A Letter from the Shroud

Hisao Suzuki (1954- ) Born in Tokyo. Lives in Kashiwa, Chiba.

Even now big waves may be surging upon the shores
of Fukushima where my father and mother were born.
Waves dragged me as a boy to the sandy bottom of the sea,
making me gulp down brine, and then cast me ashore.

Are waves still cooling the heated water discharged from the nuclear power plant?
What prompts men to become inured to madness?
When the man falsified the inspection data,
he must have felt a sting of conscience in his heart.
His heart may have almost burst because of the lie,
and he may have lost sleep on account of heat and fatigue in the reactor’s shroud.

In July 2000,
the man was afraid the crack in the shroud might get larger and burst open.
Someone on the inside charged that Tokyo Electric Power Company
had been hiding the crack for ten years,
and two year later, in August 2002, the charge was found to be true.
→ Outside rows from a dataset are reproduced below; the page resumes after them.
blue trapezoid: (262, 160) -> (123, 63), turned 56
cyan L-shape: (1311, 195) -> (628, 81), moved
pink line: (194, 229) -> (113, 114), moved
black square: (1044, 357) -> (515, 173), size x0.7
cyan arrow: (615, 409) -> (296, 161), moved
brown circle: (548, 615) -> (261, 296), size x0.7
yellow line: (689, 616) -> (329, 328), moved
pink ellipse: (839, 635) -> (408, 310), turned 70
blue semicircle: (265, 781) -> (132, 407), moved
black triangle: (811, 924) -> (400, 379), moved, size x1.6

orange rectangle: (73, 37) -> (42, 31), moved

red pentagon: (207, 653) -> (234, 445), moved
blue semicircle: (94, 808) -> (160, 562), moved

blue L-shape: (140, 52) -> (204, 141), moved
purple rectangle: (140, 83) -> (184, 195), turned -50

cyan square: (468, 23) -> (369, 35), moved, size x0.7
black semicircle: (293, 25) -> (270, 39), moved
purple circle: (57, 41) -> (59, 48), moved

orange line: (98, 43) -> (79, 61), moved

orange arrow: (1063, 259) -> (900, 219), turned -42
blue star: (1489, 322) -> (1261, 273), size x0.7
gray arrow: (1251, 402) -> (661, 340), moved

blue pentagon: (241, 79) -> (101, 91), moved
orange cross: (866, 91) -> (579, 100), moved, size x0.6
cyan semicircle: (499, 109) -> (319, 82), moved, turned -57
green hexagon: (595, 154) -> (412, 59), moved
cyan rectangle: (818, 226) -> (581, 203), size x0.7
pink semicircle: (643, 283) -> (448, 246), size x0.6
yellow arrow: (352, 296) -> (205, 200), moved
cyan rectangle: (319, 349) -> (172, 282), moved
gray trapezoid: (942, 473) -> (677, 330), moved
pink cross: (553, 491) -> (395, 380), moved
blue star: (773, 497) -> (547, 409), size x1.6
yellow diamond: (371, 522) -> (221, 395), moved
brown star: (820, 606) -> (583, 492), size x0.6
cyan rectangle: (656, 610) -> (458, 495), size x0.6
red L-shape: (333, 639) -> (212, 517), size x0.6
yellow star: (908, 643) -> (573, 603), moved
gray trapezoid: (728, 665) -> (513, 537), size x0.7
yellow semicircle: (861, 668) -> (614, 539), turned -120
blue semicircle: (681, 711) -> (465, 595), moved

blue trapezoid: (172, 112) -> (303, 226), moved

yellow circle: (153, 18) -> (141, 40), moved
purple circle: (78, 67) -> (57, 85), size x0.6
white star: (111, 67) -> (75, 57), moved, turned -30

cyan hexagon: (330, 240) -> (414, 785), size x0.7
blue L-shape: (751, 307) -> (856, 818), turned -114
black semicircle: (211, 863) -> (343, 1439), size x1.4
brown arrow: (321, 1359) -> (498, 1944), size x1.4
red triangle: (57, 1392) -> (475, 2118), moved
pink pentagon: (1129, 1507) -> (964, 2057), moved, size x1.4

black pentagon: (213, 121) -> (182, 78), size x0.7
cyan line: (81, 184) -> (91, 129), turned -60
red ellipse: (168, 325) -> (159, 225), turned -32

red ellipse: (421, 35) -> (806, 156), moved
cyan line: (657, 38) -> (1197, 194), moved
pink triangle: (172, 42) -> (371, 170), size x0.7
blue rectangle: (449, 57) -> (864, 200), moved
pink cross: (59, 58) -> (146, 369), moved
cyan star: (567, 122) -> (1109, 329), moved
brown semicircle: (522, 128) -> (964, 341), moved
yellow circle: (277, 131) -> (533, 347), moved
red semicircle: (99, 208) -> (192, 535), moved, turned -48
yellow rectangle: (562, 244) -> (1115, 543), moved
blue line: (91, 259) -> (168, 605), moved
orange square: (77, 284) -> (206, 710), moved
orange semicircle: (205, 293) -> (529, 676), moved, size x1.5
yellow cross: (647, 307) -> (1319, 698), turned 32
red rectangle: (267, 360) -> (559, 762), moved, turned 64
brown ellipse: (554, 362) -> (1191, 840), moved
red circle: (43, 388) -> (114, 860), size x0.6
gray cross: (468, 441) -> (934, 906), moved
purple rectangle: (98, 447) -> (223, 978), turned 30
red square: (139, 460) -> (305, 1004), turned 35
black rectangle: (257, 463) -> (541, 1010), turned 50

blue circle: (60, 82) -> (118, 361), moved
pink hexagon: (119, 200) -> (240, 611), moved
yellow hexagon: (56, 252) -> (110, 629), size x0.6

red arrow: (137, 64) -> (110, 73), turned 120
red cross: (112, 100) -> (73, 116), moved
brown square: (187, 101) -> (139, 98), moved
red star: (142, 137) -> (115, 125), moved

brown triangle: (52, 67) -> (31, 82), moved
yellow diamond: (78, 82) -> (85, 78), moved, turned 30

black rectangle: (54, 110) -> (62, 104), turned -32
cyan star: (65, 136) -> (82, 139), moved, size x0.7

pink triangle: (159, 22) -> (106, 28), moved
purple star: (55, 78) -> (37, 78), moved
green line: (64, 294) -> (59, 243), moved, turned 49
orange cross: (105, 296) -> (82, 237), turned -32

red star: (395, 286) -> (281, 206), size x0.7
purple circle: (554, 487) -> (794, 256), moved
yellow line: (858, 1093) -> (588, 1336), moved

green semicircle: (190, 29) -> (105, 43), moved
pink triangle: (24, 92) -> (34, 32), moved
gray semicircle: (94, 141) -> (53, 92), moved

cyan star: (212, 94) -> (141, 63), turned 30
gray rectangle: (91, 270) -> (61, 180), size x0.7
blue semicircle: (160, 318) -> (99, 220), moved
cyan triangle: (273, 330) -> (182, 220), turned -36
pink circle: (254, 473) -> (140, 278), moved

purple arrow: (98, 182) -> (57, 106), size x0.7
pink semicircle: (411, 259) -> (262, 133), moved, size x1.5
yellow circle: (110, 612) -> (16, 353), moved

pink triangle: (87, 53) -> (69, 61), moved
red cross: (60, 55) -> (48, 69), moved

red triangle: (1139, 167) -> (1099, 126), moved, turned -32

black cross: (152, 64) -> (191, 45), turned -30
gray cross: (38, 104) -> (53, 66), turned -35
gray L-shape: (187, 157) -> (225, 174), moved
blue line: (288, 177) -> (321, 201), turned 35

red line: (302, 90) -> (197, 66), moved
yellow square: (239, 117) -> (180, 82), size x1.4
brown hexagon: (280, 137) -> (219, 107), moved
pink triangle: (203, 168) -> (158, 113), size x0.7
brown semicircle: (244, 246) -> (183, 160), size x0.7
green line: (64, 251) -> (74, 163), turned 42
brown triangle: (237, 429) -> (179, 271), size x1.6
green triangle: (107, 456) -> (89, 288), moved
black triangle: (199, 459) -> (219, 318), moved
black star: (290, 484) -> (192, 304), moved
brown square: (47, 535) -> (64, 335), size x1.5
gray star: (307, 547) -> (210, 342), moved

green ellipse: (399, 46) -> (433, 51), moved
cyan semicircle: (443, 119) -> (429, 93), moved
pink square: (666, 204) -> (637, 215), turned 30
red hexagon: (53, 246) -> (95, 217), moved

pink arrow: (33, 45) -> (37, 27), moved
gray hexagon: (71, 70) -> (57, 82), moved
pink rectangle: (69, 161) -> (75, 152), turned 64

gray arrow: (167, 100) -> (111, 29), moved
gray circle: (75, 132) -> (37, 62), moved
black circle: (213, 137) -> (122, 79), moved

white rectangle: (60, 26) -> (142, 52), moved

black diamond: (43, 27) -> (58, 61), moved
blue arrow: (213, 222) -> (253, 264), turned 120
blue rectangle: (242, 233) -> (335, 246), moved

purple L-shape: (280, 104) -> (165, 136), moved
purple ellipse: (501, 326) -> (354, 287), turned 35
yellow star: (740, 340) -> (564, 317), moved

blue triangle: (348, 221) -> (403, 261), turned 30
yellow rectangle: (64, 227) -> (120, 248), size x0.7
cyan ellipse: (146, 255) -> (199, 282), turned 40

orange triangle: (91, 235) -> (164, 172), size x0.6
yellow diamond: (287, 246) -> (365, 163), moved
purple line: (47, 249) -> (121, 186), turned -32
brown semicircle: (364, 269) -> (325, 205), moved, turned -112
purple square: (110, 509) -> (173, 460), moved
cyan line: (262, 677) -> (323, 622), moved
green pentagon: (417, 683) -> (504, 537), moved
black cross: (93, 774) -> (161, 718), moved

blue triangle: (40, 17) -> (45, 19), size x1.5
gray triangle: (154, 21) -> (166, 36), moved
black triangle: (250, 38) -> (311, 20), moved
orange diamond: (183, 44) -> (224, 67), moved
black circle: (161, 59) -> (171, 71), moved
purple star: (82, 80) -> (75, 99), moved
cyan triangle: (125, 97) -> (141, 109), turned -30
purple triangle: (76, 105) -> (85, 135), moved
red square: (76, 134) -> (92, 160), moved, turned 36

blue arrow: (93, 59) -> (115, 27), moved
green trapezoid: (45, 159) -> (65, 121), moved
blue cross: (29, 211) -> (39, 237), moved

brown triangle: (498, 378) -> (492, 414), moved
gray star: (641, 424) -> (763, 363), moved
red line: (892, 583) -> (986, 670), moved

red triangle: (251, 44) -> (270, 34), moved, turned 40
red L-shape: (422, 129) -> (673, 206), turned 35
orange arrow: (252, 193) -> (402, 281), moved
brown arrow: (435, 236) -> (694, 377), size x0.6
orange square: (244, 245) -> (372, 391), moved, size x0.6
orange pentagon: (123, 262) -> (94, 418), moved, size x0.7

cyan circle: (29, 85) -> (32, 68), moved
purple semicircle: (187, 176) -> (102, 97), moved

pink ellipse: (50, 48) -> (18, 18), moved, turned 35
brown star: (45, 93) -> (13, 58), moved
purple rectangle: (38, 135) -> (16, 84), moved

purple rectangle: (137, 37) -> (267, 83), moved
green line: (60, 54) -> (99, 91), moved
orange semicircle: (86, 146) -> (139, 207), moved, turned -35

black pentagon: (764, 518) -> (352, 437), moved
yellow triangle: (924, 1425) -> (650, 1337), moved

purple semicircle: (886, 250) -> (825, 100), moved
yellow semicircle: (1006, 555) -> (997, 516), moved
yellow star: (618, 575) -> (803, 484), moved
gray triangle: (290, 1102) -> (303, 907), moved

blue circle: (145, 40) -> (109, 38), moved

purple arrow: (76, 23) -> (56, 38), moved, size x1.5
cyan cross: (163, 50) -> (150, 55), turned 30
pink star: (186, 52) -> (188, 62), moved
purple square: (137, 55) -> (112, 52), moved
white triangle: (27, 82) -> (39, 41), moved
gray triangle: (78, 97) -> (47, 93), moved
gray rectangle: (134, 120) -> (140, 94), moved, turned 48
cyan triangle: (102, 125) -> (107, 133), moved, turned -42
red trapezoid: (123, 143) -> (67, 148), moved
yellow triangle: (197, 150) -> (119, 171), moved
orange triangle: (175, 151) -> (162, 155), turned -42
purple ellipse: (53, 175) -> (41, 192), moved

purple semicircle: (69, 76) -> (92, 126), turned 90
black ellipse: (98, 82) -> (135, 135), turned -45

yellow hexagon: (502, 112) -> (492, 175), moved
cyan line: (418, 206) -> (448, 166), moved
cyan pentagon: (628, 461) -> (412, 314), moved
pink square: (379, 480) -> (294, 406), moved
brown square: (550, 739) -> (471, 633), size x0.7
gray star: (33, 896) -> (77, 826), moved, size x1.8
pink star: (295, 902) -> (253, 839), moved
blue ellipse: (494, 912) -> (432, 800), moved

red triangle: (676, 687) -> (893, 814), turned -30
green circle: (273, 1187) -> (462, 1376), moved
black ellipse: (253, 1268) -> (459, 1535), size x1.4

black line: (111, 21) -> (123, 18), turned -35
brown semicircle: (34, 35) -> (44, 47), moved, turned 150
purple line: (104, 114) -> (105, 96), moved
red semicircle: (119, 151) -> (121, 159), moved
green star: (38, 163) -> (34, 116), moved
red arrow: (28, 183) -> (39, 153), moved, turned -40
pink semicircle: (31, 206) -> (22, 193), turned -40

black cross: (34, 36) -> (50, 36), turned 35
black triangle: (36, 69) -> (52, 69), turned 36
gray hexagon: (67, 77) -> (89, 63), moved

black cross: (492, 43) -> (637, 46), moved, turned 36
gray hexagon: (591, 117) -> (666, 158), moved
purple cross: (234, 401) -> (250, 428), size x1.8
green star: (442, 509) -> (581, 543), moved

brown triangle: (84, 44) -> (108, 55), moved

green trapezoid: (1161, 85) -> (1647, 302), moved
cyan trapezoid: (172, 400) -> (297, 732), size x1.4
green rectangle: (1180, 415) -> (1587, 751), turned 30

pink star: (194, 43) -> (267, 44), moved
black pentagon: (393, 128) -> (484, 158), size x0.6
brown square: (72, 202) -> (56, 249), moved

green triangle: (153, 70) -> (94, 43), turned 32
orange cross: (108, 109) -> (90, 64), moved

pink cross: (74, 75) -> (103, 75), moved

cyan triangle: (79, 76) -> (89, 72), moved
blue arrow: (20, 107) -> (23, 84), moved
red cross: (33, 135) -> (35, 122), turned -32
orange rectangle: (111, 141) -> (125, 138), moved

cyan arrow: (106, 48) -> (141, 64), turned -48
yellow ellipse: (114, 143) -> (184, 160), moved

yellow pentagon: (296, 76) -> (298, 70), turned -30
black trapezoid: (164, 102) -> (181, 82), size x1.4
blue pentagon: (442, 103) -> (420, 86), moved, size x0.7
I would like to inquire about the conflicts in the man’s heart.
I would like to praise the heroic and conscientious act of the informer.
Without a climate where problems can be made public,
the day will surely come when northeastern Japan is laid waste like Chernobyl.
Six reactors in the Fukushima No. 1 nuclear power plant.
Four reactors in the Fukushima No. 2 nuclear power plant.
Three reactors in the Niigata Kashiwazaki Kariwa nuclear power plant.
Of the 13 reactors, five are being operated with cracks, unrepaired,
by the Nuclear and Industrial Safety Agency and Tokyo Electric Power Company.
The status of the remaining eight reactors is also dubious.

The government and electric power companies never tell the truth.
Organizations continue hiding the faults in their technology.
When will the next letter come from the reactor’s shroud
to the people along the shores of Fukushima and Niigata?
Will the next letter that comes tell how cracks in the reactor’s shroud
have grown into cracks in the entire structure of deteriorating nuclear technology?

When I played on the beach in Fukushima as a boy, there were no nuclear power plants.
How many thousands of years will it take for the beach of my childhood to be restored?
Will that man’s name be inscribed on an anti-nuclear monument on that beach in the future?
And will children be playing in the waves around it?